Régime juridique et contrôle des chartes éthiques

Régime juridique et contrôle des chartes éthiques
Face au vide juridique des nouvelles chartes éthiques dans l'entreprise, la DGT définit l’étendue du contrôle de l’inspection du travail.



Les chartes d’éthique (codes de conduites) et dispositifs d’alerte professionnelle, récents outils de la gouvernance d’entreprise, posent la question de leur régime juridique et des modalités du contrôle administratif de leurs clauses relatives à la discipline », affirme Jean-Denis Combrexelle, directeur général du travail, dans une circulaire du 19 novembre 2008. Après avoir défini les différentes notions (règlement intérieur, notes de services, chartes et codes éthiques) ainsi que leur champ, la DGT précise les modalités du contrôle des inspecteurs et contrôleurs du travail sur ces « documents éthiques ». Elle détaille aussi les modalités de mise en œuvre des alertes professionnelles.

 

Régime des chartes éthiques et des codes de bonne conduite

La DGT précise la nature juridique des chartes éthiques et des codes de conduites en fonction de leur contenu et les obligations qui en découlent pour l’employeur.
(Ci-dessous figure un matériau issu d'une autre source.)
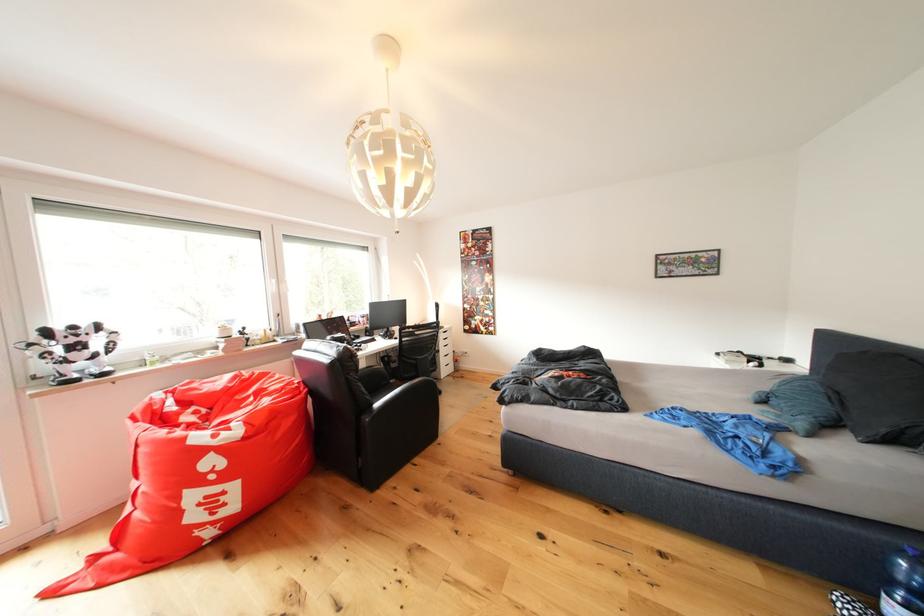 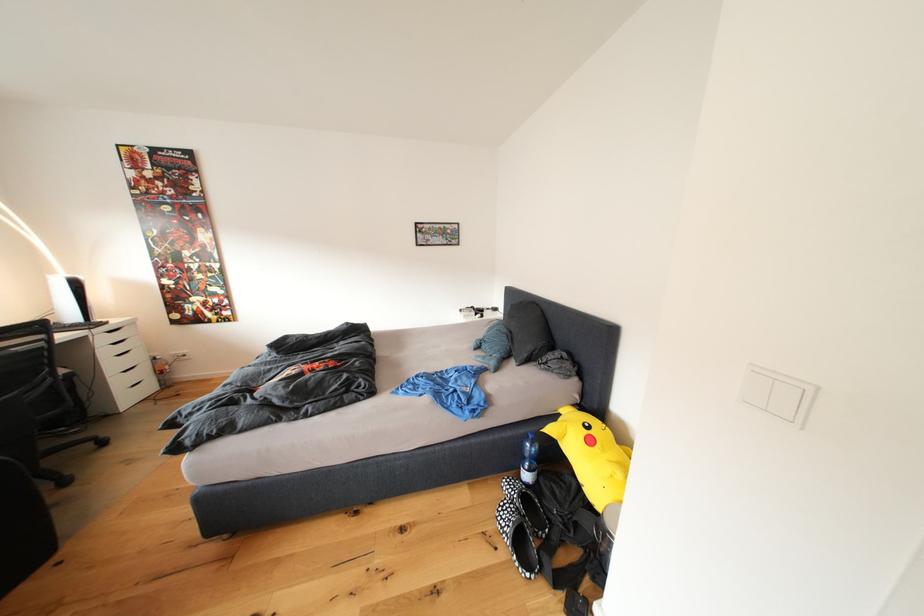 In the second image, find the point that corresponds to (895,565) in the first image.

(531, 451) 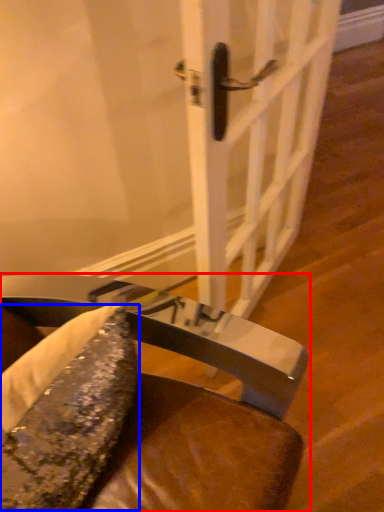 Question: Which object is closer to the camera taking this photo, chair (highlighted by a red box) or food (highlighted by a blue box)?

Choices:
 (A) chair
 (B) food

Answer: (A) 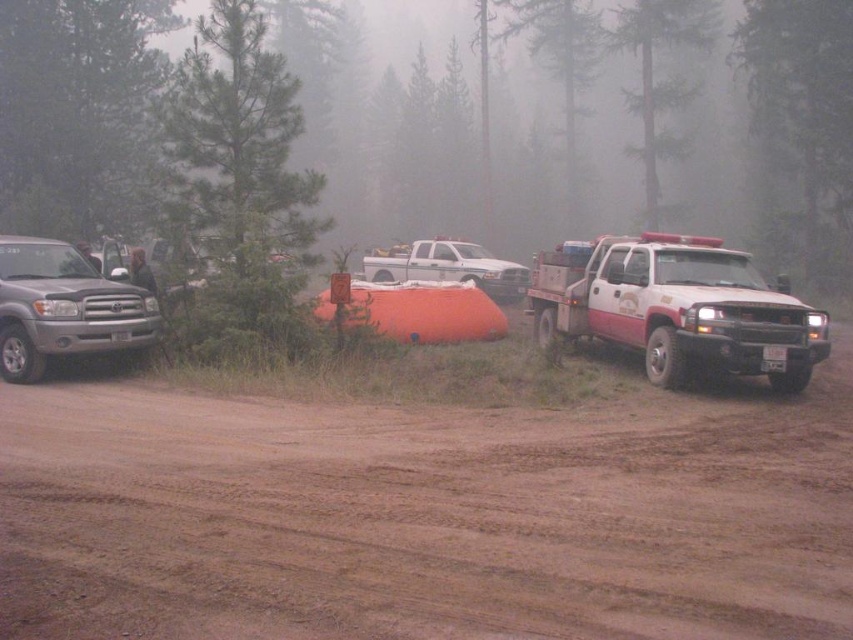 Consider the image. You are a hiker planning to set up a tent in the area. Given the presence of the green textured pine forest at center and the white matte truck at center, which object would provide better protection from the wind? Please explain your reasoning based on their sizes.

The green textured pine forest at center is much taller than the white matte truck at center, so it would provide better protection from the wind due to its greater height and density of trees. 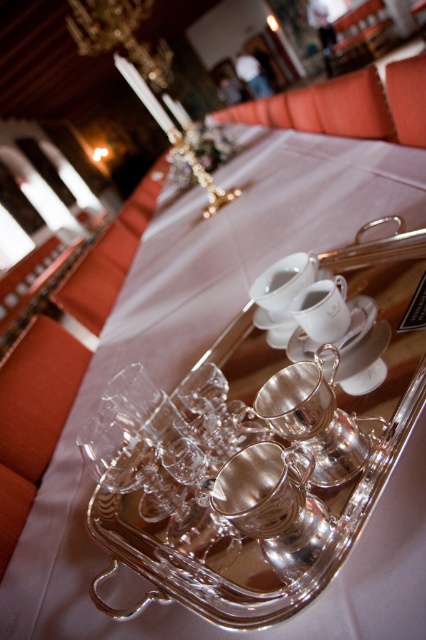 The height and width of the screenshot is (640, 426). What do you see at coordinates (230, 458) in the screenshot? I see `clear glass cups at center` at bounding box center [230, 458].

Which of these two, clear glass cups at center or white porcelain saucer at center, stands taller?

clear glass cups at center

Is point (331, 401) farther from camera compared to point (354, 307)?

That is False.

In order to click on clear glass cups at center in this screenshot , I will do `click(230, 458)`. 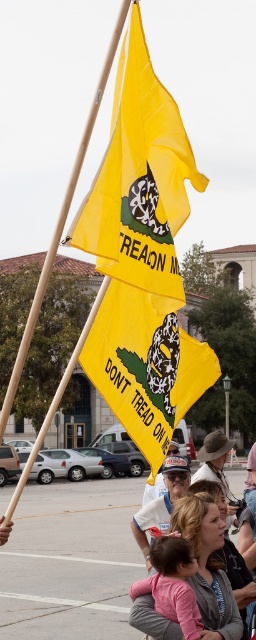 Is yellow matte flag at center bigger than white paper hat at center?

No.

Describe the element at coordinates (145, 365) in the screenshot. I see `yellow matte flag at center` at that location.

Describe the element at coordinates (145, 365) in the screenshot. The height and width of the screenshot is (640, 256). I see `yellow matte flag at center` at that location.

Locate an element on the screen. The image size is (256, 640). yellow matte flag at center is located at coordinates (145, 365).

Which is in front, point (161, 428) or point (209, 541)?

Point (161, 428)

Is the position of yellow matte flag at center less distant than that of pink fabric baby at lower center?

Yes, yellow matte flag at center is closer to the viewer.

Is point (163, 410) farther from viewer compared to point (151, 628)?

No, it is not.

You are a GUI agent. You are given a task and a screenshot of the screen. Output one action in this format:
    pyautogui.click(x=<x>, y=<y>)
    Task: Click on the yellow matte flag at center
    
    Given the screenshot: What is the action you would take?
    point(145,365)

Is wooden pole at upper center shorter than white paper hat at center?

No.

Between point (124, 0) and point (166, 492), which one is positioned in front?

Point (124, 0) is in front.

Is point (16, 369) farther from camera compared to point (148, 547)?

No, it is in front of (148, 547).

Image resolution: width=256 pixels, height=640 pixels. Identify the location of wooden pole at upper center. (60, 220). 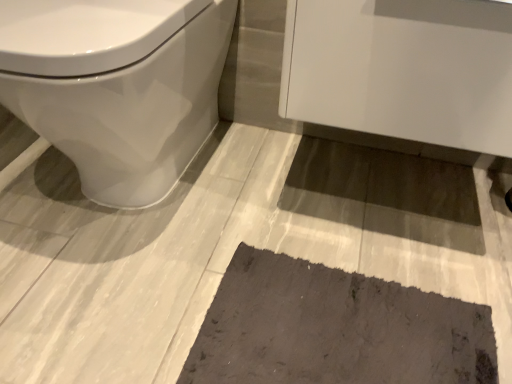 Question: From a real-world perspective, does dark gray textured bath mat at lower center stand above white glossy cabinet at upper right?

Choices:
 (A) yes
 (B) no

Answer: (B)

Question: Would you say dark gray textured bath mat at lower center is a long distance from white glossy cabinet at upper right?

Choices:
 (A) yes
 (B) no

Answer: (B)

Question: Can you confirm if dark gray textured bath mat at lower center is thinner than white glossy cabinet at upper right?

Choices:
 (A) yes
 (B) no

Answer: (A)

Question: Considering the relative sizes of dark gray textured bath mat at lower center and white glossy cabinet at upper right in the image provided, is dark gray textured bath mat at lower center wider than white glossy cabinet at upper right?

Choices:
 (A) no
 (B) yes

Answer: (A)

Question: Does dark gray textured bath mat at lower center have a lesser height compared to white glossy cabinet at upper right?

Choices:
 (A) no
 (B) yes

Answer: (B)

Question: Is point (441, 96) positioned closer to the camera than point (275, 336)?

Choices:
 (A) closer
 (B) farther

Answer: (A)

Question: From a real-world perspective, relative to dark gray textured bath mat at lower center, is white glossy cabinet at upper right vertically above or below?

Choices:
 (A) below
 (B) above

Answer: (B)

Question: Looking at their shapes, would you say white glossy cabinet at upper right is wider or thinner than dark gray textured bath mat at lower center?

Choices:
 (A) wide
 (B) thin

Answer: (A)

Question: From the image's perspective, is white glossy cabinet at upper right above or below dark gray textured bath mat at lower center?

Choices:
 (A) above
 (B) below

Answer: (A)

Question: From the image's perspective, relative to white glossy toilet at left, is dark gray textured bath mat at lower center above or below?

Choices:
 (A) below
 (B) above

Answer: (A)

Question: Is point (444, 345) positioned closer to the camera than point (4, 82)?

Choices:
 (A) closer
 (B) farther

Answer: (B)

Question: From a real-world perspective, relative to white glossy toilet at left, is dark gray textured bath mat at lower center vertically above or below?

Choices:
 (A) below
 (B) above

Answer: (A)

Question: Is dark gray textured bath mat at lower center inside the boundaries of white glossy toilet at left, or outside?

Choices:
 (A) inside
 (B) outside

Answer: (B)

Question: In terms of size, does white glossy toilet at left appear bigger or smaller than dark gray textured bath mat at lower center?

Choices:
 (A) small
 (B) big

Answer: (B)

Question: Is white glossy toilet at left inside the boundaries of dark gray textured bath mat at lower center, or outside?

Choices:
 (A) outside
 (B) inside

Answer: (A) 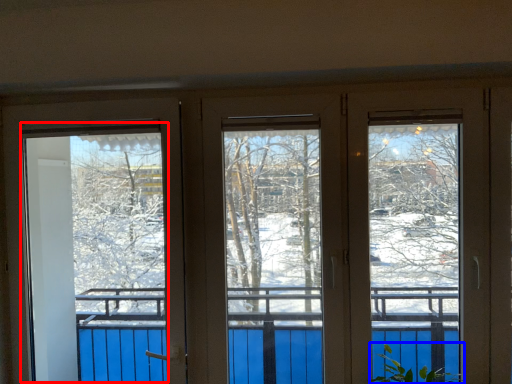 Question: Among these objects, which one is nearest to the camera, screen door (highlighted by a red box) or plant (highlighted by a blue box)?

Choices:
 (A) screen door
 (B) plant

Answer: (B)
• Lorsque le document éthique comporte des dispositions qui relèvent toutes du champ du règlement intérieur, les règles relatives au règlement intérieur s’appliquent à ce document qui constitue alors une note de service. Avant son introduction dans l’entreprise, l’employeur doit donc le soumettre pour avis au CE ou, à défaut, aux DP, ainsi que pour les matières relevant de sa compétence, au CHSCT.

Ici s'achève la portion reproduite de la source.